*** Records for this exercise Section Begins ***

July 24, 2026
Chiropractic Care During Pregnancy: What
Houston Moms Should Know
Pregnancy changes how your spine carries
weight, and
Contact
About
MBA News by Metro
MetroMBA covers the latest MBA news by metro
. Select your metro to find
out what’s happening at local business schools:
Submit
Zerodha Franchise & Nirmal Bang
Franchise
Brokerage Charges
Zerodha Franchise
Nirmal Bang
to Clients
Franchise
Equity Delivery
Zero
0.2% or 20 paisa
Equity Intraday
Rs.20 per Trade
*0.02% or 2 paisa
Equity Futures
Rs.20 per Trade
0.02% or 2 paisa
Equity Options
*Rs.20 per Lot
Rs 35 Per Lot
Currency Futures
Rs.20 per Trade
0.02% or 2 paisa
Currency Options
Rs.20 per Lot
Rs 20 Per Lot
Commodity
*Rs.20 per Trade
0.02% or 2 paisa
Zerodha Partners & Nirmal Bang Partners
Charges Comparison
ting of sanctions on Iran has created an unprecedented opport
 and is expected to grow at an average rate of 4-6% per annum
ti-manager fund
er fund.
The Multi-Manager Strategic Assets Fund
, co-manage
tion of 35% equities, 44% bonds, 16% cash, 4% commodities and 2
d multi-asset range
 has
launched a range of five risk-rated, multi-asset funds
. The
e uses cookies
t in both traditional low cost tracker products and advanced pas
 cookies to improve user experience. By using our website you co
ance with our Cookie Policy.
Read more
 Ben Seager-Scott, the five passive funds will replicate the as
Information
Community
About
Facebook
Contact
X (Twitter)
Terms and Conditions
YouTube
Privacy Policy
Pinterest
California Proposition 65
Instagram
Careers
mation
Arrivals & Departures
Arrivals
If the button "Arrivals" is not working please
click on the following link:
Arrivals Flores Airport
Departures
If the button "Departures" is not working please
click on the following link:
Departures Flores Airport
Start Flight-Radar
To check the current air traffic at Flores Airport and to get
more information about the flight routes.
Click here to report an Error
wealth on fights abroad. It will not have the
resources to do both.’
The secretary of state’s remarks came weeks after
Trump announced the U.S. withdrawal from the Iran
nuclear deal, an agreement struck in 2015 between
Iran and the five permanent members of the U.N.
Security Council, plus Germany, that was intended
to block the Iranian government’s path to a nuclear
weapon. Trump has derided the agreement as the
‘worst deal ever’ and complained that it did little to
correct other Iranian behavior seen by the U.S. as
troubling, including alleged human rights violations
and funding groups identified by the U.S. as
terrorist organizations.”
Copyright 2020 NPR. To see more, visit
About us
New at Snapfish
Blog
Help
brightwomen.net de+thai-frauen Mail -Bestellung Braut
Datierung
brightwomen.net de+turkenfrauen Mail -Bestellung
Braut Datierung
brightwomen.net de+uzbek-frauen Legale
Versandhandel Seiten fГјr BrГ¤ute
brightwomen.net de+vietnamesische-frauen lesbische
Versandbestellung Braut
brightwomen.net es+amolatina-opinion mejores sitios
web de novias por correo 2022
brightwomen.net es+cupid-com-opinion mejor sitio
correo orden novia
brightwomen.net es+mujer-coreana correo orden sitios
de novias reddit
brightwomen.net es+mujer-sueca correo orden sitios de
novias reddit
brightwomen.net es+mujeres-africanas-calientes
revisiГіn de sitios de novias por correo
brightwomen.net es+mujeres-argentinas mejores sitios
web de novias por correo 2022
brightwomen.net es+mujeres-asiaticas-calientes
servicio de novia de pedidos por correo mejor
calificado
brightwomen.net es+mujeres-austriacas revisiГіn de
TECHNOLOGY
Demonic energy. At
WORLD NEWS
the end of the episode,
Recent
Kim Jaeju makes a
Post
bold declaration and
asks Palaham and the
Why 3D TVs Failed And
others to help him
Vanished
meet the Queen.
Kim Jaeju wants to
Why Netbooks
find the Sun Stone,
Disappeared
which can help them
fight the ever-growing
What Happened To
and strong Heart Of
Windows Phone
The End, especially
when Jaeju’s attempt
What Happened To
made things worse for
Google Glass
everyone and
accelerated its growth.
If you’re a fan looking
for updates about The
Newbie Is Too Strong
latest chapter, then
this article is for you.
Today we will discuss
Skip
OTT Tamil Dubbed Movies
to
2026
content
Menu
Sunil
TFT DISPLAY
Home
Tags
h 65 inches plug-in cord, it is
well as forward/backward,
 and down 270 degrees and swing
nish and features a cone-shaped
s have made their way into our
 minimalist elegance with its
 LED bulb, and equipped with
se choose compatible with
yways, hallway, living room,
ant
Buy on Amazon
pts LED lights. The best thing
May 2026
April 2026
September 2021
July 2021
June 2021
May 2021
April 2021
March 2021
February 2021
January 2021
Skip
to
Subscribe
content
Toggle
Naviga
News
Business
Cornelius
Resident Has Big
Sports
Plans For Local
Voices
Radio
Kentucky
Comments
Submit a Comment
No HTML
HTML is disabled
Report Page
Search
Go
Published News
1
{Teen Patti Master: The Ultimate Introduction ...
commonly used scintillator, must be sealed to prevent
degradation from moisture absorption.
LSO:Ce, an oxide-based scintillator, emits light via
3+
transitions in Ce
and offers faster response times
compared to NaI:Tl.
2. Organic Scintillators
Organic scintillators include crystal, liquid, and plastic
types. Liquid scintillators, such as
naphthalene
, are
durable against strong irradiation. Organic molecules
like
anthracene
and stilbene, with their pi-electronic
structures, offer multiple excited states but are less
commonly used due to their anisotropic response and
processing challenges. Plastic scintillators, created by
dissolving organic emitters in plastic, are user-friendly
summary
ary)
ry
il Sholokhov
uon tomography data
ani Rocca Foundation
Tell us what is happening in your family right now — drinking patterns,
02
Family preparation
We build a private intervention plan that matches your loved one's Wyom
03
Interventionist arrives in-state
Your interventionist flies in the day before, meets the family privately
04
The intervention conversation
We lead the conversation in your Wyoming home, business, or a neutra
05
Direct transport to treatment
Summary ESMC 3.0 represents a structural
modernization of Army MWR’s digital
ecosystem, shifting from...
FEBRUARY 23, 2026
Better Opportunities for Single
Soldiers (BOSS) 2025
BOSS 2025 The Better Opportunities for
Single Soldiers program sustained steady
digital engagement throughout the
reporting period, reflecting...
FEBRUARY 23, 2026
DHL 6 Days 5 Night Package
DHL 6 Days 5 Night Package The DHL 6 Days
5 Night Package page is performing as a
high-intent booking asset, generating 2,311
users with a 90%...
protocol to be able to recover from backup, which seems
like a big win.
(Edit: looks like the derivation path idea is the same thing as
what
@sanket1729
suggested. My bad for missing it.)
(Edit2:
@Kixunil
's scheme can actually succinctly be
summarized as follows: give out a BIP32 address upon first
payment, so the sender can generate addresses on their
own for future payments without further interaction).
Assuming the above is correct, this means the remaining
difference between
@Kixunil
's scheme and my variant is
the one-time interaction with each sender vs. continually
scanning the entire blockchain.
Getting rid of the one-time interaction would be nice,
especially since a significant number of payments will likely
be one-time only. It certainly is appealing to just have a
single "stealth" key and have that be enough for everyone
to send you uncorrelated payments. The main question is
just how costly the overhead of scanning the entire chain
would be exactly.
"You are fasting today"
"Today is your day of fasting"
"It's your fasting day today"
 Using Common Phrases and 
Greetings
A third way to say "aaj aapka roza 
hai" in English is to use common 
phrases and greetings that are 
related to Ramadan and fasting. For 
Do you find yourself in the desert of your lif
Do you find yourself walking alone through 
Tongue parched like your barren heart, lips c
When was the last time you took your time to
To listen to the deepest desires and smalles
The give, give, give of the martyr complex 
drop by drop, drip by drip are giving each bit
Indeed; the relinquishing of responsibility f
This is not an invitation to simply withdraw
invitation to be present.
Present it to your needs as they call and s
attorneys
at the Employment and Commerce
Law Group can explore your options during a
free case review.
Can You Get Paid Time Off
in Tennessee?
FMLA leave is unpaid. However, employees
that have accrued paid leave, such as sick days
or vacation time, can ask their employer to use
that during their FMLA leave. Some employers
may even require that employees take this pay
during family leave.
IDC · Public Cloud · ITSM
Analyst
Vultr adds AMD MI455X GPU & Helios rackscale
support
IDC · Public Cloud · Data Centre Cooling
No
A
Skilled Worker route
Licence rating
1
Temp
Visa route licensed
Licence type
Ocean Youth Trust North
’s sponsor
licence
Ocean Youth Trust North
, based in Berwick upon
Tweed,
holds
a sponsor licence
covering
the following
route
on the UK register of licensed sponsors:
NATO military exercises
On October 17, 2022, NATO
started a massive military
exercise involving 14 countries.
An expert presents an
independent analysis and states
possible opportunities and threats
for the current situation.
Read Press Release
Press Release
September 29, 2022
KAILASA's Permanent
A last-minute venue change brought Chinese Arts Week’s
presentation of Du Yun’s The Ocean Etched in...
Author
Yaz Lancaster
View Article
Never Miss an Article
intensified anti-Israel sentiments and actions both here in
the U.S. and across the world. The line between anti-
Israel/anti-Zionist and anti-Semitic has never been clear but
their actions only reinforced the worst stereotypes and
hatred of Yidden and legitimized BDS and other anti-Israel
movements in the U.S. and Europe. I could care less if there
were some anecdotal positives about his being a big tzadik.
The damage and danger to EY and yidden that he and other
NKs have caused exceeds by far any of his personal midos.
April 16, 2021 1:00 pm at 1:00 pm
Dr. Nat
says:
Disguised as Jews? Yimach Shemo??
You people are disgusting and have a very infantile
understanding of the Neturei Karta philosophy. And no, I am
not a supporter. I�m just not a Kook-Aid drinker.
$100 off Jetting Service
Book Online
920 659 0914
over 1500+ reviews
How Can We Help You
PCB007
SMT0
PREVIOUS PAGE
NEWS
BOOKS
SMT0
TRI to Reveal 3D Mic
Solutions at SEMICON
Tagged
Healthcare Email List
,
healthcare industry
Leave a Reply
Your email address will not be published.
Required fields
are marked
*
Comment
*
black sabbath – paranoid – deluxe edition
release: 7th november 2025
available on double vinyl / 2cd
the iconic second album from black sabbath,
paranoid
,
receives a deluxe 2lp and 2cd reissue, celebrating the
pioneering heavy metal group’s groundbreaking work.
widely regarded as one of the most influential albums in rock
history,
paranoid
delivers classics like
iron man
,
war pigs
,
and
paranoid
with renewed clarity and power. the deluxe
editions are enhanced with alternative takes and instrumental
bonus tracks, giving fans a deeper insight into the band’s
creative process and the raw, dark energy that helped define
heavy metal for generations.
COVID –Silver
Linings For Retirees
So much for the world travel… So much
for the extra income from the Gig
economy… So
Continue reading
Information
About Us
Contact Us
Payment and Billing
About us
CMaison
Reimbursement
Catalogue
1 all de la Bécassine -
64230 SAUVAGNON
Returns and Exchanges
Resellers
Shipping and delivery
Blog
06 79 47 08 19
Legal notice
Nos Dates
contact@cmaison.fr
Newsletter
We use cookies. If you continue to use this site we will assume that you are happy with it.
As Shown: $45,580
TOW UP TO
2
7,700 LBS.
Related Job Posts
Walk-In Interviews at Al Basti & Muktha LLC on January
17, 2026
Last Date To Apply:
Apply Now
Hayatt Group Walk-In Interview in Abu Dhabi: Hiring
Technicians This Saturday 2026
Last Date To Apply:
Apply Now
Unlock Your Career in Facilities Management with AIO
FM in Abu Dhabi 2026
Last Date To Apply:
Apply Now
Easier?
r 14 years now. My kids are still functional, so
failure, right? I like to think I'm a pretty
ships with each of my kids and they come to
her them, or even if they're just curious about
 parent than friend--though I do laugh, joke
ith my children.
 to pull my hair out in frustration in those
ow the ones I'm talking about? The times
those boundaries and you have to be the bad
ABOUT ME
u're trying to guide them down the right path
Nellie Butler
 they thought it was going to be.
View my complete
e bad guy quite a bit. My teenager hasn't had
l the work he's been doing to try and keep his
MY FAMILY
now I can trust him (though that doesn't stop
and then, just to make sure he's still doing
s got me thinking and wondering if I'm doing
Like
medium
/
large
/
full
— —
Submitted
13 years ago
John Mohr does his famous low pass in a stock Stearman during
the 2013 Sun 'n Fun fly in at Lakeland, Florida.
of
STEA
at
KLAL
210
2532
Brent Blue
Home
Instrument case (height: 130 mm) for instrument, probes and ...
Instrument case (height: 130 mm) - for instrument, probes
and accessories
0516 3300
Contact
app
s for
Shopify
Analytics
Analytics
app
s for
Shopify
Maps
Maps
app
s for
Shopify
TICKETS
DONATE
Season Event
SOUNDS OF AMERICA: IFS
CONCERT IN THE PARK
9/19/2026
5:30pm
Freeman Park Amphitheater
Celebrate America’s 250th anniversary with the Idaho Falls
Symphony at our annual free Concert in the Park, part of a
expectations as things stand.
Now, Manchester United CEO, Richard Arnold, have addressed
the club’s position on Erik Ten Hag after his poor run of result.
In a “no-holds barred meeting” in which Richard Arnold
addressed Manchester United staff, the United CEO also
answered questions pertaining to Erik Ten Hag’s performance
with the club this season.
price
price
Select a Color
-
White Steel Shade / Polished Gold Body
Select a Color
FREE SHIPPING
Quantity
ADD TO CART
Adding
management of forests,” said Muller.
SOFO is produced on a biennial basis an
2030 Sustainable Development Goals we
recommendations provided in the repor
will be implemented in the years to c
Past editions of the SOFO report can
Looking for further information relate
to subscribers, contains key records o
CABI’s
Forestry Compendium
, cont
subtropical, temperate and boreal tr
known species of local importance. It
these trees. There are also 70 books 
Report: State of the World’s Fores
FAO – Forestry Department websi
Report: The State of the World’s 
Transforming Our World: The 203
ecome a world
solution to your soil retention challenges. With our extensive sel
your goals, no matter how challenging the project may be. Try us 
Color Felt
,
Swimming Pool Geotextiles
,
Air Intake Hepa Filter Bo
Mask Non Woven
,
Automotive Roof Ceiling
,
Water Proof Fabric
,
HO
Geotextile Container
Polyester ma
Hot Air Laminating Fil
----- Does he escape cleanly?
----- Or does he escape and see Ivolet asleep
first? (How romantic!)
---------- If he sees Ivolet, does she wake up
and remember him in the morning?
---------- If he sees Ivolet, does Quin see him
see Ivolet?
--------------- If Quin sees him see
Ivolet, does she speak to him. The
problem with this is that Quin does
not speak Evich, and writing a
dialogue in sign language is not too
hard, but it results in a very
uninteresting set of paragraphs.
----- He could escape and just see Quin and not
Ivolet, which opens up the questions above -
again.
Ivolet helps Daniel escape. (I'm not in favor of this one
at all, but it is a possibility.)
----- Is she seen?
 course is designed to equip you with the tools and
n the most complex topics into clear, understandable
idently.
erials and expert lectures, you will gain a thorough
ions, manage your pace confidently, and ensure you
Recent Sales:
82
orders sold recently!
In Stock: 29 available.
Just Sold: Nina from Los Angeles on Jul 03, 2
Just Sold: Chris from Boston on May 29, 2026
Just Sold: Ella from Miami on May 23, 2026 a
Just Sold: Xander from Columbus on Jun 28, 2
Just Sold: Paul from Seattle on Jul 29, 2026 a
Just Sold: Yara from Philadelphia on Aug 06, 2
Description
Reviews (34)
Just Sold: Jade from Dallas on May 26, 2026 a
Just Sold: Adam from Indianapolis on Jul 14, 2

*** Records for this exercise Section Ends ***

**Assignment:**
Your answer should be the lines above from the one containing "enough for everyone" through the one containing "Present it to your needs as they call and s", copied exactly and with both ends kept.

**Written response:**
single "stealth" key and have that be enough for everyone
to send you uncorrelated payments. The main question is
just how costly the overhead of scanning the entire chain
would be exactly.
"You are fasting today"
"Today is your day of fasting"
"It's your fasting day today"
 Using Common Phrases and 
Greetings
A third way to say "aaj aapka roza 
hai" in English is to use common 
phrases and greetings that are 
related to Ramadan and fasting. For 
Do you find yourself in the desert of your lif
Do you find yourself walking alone through 
Tongue parched like your barren heart, lips c
When was the last time you took your time to
To listen to the deepest desires and smalles
The give, give, give of the martyr complex 
drop by drop, drip by drip are giving each bit
Indeed; the relinquishing of responsibility f
This is not an invitation to simply withdraw
invitation to be present.
Present it to your needs as they call and s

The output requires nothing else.